### ASSIGNMENT
From the listing below, copy each line that contains the word "Caro".
***** LISTED RECORDS *****
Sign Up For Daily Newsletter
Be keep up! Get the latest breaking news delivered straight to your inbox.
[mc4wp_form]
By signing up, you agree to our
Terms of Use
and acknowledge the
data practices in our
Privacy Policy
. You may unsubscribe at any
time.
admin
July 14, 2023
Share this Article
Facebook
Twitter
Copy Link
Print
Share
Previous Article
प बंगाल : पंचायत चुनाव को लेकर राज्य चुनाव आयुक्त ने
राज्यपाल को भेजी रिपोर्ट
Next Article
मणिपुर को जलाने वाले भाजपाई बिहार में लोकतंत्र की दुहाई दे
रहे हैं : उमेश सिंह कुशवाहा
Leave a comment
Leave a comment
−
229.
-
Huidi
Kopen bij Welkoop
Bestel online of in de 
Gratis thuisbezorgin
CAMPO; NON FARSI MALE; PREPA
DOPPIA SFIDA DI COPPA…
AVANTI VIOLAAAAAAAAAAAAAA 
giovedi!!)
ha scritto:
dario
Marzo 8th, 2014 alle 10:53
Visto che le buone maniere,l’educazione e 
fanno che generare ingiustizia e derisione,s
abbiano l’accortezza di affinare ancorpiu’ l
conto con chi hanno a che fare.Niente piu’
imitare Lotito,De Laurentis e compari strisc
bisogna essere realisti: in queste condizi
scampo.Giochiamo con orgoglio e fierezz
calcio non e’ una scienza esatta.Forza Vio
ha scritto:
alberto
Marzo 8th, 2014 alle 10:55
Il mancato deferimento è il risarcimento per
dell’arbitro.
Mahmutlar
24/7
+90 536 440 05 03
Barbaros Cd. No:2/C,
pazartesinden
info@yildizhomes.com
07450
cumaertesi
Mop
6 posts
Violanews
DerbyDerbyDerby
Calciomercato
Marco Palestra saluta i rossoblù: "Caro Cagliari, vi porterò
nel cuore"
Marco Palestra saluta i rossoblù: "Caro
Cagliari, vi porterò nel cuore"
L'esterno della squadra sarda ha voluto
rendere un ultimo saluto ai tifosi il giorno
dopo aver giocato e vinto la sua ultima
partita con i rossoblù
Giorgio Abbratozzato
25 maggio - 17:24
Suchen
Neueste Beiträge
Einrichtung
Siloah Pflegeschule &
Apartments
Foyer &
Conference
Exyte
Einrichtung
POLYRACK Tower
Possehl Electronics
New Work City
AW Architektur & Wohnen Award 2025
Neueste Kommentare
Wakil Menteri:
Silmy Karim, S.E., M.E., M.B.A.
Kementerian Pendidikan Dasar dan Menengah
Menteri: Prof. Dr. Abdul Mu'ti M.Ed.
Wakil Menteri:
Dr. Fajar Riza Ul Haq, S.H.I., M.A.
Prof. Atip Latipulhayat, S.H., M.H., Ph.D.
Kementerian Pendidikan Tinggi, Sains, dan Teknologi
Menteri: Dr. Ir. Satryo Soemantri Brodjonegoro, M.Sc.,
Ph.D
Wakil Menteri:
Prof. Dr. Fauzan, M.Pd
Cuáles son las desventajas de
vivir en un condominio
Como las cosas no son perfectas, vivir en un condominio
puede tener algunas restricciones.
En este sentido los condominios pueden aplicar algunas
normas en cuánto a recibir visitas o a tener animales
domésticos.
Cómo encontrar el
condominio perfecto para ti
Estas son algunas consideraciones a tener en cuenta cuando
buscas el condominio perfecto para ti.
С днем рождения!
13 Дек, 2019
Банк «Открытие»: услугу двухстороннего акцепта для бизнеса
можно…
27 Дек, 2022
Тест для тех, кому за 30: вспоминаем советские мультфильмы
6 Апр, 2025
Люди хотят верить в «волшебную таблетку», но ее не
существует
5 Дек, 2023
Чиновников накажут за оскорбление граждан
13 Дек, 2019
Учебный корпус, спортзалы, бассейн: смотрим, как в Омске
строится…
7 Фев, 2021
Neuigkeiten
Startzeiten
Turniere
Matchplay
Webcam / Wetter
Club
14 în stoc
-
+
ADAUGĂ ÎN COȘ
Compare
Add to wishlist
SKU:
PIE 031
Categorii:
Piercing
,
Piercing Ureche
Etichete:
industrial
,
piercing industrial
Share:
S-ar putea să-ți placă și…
*****
### EXPECTED ANSWER
Marco Palestra saluta i rossoblù: "Caro Cagliari, vi porterò
Marco Palestra saluta i rossoblù: "Caro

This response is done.